Default to the stable tier. Reach for hourly only when you need time-of-day awareness. Reach for per-request only when the use case truly requires it.

Worked example

The same intent, three ways:

"Today is {{ now_date }}."cache rolls over once per day
Recommended. The prefix stays byte-identical for ~24 hours; every call within that window can reuse the cached prefix.
"It is {{ now_iso_hour }}."cache rolls over once per hour
Use when you specifically need the model to know it's morning vs afternoon. Cache works fine within the hour.
"The current time is {{ now_iso }}."cache rolls over every request
Reserve for agents doing relative-time arithmetic (e.g. "is this deadline in the past?"). Avoid for general "give the model a sense of time" — the date is enough.

See provider-specific docs for the exact caching mechanics: Anthropic prompt caching and OpenAI prompt caching.

Writing effective templates

The engine your prompt is rendered through depends on the mode and the surface:

vars mode — both surfaceslogic-less
Only { { var_name } } substitution and \{{ for an escaped literal {{. No member access, no method calls, no logic. Author both the model-default and your own role:"system" messages with this surface in mind.
logic mode — model-default onlyEdge (full)
Full Edge templating: @if / @elseif / @else / @endif, @unless, @each, @let, @assign. Not available: @include, @layout, @component, @inject, @svg, @vite — these will fail to render. Authoring is operator-managed; ask support to update the prompt.
logic mode — your role:"system" messagelogic-less
Same engine as vars mode. Edge is never applied to caller-supplied content, regardless of mode. So if you need conditional logic in your own prompt, request a logic-mode template instead and let it own that branch.

Keep templates simple

Plain {{ var }} substitutions cache well, render in microseconds, and have predictable failure modes. Heavy @if/@each logic compounds the risk of a syntax error, and the failure mode is uglier — see below.

Render failure mode

Escaping literal {{

If you genuinely need the characters {{ to appear in the rendered output (for example, in instructions to the model about how to format a future template), escape them:

  • In vars mode: write \{{ — the gateway emits a literal {{.
  • In logic mode (Edge): use Edge's convention @{{}} for a literal.

Worked patterns

Give the model a date sense (the canonical use case)

text
You are a helpful assistant. Today is {{ now_date }} ({{ now_day_of_week }}).
When the user asks about events or deadlines, anchor your reasoning to that date.

Caches well — only changes once per day.

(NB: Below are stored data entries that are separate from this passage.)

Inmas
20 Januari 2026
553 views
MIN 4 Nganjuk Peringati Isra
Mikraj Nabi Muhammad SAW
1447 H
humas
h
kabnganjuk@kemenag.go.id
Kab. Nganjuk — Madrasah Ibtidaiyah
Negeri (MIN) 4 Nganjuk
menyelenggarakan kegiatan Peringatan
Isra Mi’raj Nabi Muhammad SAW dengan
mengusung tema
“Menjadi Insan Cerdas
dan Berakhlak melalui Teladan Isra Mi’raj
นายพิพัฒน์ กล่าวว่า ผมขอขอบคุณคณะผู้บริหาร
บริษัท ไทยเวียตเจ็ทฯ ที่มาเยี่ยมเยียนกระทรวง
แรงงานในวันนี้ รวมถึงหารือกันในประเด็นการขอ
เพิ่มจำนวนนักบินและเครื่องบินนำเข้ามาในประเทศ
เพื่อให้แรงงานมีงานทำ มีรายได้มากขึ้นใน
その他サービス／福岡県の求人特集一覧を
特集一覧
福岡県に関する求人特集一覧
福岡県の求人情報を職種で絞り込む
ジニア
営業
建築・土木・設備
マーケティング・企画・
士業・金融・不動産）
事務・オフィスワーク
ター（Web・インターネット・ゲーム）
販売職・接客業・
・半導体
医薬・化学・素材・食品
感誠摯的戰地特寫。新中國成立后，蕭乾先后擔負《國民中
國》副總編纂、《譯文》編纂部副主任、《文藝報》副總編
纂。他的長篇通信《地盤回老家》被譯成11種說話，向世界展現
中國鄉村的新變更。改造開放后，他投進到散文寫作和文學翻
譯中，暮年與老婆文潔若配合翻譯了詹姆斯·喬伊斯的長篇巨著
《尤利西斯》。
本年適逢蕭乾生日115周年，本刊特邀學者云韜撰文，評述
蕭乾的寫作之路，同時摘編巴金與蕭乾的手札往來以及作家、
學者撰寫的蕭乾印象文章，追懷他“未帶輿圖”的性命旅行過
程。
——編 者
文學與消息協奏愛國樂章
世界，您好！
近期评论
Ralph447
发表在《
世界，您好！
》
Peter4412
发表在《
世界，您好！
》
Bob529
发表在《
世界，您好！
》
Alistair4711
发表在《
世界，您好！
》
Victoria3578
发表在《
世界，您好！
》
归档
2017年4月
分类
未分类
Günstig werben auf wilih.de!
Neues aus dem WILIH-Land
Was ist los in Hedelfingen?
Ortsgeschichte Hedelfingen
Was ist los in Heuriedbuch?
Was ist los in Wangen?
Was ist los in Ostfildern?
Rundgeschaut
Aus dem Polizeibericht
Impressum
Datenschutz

The standard fix for "the model thinks it's 2024".

Provider-aware tone

text
You are running on {{ model_provider }}. Format mathematical expressions in
plain text rather than markdown, since rendering varies by client.

Localised greeting

text
Begin your response with a friendly greeting in the user's language.
Today is {{ now_day_of_week_local }} {{ now_day }} {{ now_month_name_local }}.

Pair the _local variants with inferada.language on the request — pass language: "nl" and you'll get zaterdag 2 mei instead of Saturday 2 May.

Time-of-day awareness without cache-bust

text
The current hour is {{ now_hour }} UTC. If you reference work hours,
assume European business time (08–18 UTC).

Hourly tier — rolls over once per hour, so the cache stays effective within the hour.

What an operator-authored logic template looks like

A glimpse of what logicmode unlocks (this is what we author for you on request — you can't put logic into your own request body):

text
Today is {{ now_date }}.

@if(model_provider === 'anthropic')
You are running on Anthropic Claude. Lean on extended thinking when the user asks for
multi-step reasoning.
@else
You are running on {{ model_provider }}. Keep responses concise.
@endif

Switching out of Advanced mode

A logic-mode prompt is operator-managed — your org admins can't edit it while the model is in Advanced mode. Two ways to take control back:

  • Permanent: an org admin switches template_render_mode to vars or off. The prompt content unlocks for editing immediately. The cost is Edge logic — you keep variable substitution in vars mode, lose it entirely in off.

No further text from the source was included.